Add_Type_Class(a)	Add object a of type rdfs:Class
Delete_Type_Class(a)	Delete object a of type rdfs:Class
Rename_Class(a)	Rename class a to b
Merge_Classes(A, b)	Merge classes contained in A into b
Merge_Classes_Into_Existing(A,b)	Merge classes in A into b, b ∈ A
Split_Class(a,B)	Split class a into classes contained in B
Split_Class_Into_Existing(a,B)	Split class a into classes in B, a ∈ B
Add_Type_Property(a)	Add object a of type rdf:property
Delete_Type_Property(a)	Delete object a of type rdf:property
Rename_Property(a,b)	Rename property a to b
Merge_Properties(A,b)	Merge properties contained in A into b
Merge_Properties_Into_Existing(A, b)	Merge A into b, b ∈ A
Split_Property(a,B)	Split property a into properties contained in B
Split_Property_Into_Existing(a,B)	Split a into properties in B, a ∈ B
Add_Type_Individual(a)	Add object a of type rdfs:Resource
Delete_Type_Individual(a)	Delete object a of type rdfs:Resource
Merge_Individuals(A,b)	Merge individuals contained in A into b
Merge_Individuals_Into_Existing(A,b)	Merge A into b, b ∈ A
Split_Individual(a,B)	Split individual a into individuals in B
Split_Individual_Into_Existing(a,B)	Split a into individuals in B, a ∈ B
Add_Superclass(a,b)	Parent b of class a is added
Delete_Superclass(a,b)	Parent b of class a is deleted
Add_Superproperty(a,b)	Parent b of property a is added
Delete_Superproperty(a,b)	Parent b of property a is deleted
Add_Type_To_Individual(a,b)	Type b of individual a is added
Delete_Type_From_Individual(a,b)	Type b of individual a is deleted
Add_Property_Instance (a1,a2,b)	Add property instance of property b
Delete_Property_Instance(a1,a2,b)	Delete instance of property b
Add_Domain(a,b)	Domain b of property a is added
Delete_Domain(a,b)	Domain b of property a is deleted
Add_Range(a,b)	Range b of property a is added
Delete_Range(a,b)	Range b of property a is deleted
Add_Comment(a,b)	Comment b of object a is added
Delete_Comment(a,b)	Comment b of object a is deleted
Change_Comment(u,a,b)	Change comment of resource u from a to b
Add_Label(a,b)	Label b of object a is added
Delete_Label(a,b)	Label b of object a is deleted
Change_Label(u,a,b)	Change label of resource u from a to b

Appendix 2: Complex Change Detection Correctness

Below we prove the correctness of the detection algorithm in Sect. 5 with respect to complex change language semantics. First, a subset of the proposed language is proven to have equivalent semantics to a subset of SPARQL. SPARQL semantics are defined in Perez et al. [18] and Kaminski et al. [10]. Next, augmenting with the rest features, semantics are implemented by applying Algorithm 3 to the result mappings of a SPARQL graph pattern.
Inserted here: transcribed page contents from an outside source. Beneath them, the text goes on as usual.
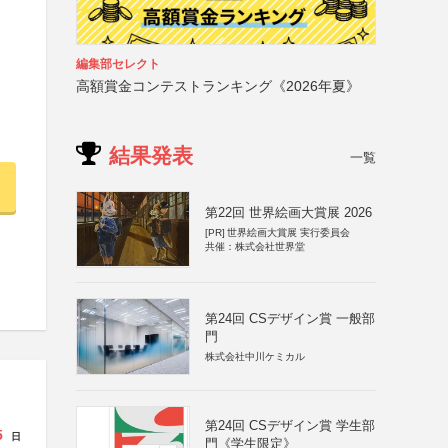
編集部セレクト
高額賞金コンテストランキング《2026年夏》
結果発表
一覧
第22回 世界絵画大賞展 2026
[PR]
世界絵画大賞展 実行委員会
共催：株式会社世界堂
第24回 CSデザイン賞 一般部
門
株式会社中川ケミカル
第24回 CSデザイン賞 学生部
5
日
門《学生限定》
Step 1. Consider the subset of the proposed complex change language which involves only changes with cardinalities one and "?", scalar parameters and filter expressions on scalar parameters. Complex change semantics are defined given a set of change instances \(I\) and SPARQL semantics given an RDF graph \(D\). Let \(D\) contain the RDF representation of \(I\) based on the vocabulary presented in Sect. 5.2.
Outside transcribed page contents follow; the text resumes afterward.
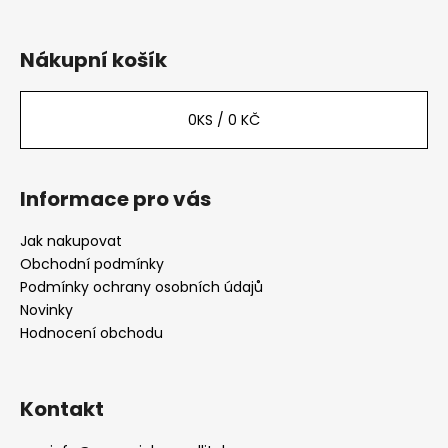
Z
á
p
Nákupní košík
a
t
0
KS /
0 KČ
í
Informace pro vás
Jak nakupovat
Obchodní podmínky
Podmínky ochrany osobních údajů
Novinky
Hodnocení obchodu
Kontakt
(1) The abstract syntax of the proposed language is by definition equivalent to the one proposed for SPARQL in Perez et al. [18], assuming that a graph pattern involves triples for changes, except that: (a) UNION operator is not considered, (b) the right operand of OPT shall be a graph pattern corresponding to a primitive change pattern, or a filter primitive change pattern, or an optional change pattern involving only primitive change patterns, filter primitive change patterns or optional change patterns with these types of operands, (c) the right operand of OPT may be a triple that involves an optional variable \(xOPT\) (recall, if \(xOPT\in dom\left({\mu }_{c}\right)\) then \({\mu }_{c}\left(xOPT\right)=\varnothing \) or \({\mu }_{c}\left(xOPT\right)\ne \varnothing \)). All complex change language's built-in filter expressions are SPARQL built-in filter expressions as well. For a complete SPARQL feature list, see Harris and Seaborne [9].
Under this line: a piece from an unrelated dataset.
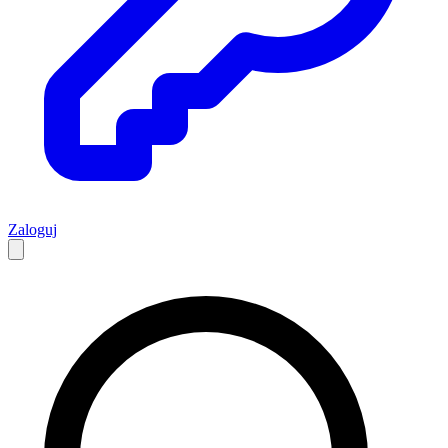
Zaloguj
(2) The semantics of the proposed language are by definition equal to SPARQL semantics as in Perez et al. [18] for the syntax in (1), since they are made up of semantically equivalent operators applied on equivalent data in the same sequence.

Algorithm 3 (grouping variables are the change variables) materializes the change instances, performing a trivial grouping, where each SPARQL result mapping forms a trivial group and a new complex change instance. Overall, \(\left[\kern-0.15em\left[ {change\; pattern} \right]\kern-0.15em\right]_{I} = Algorithm3\left( {\left[\kern-0.15em\left[ {graph\; pattern} \right]\kern-0.15em\right]_{D} } \right)\).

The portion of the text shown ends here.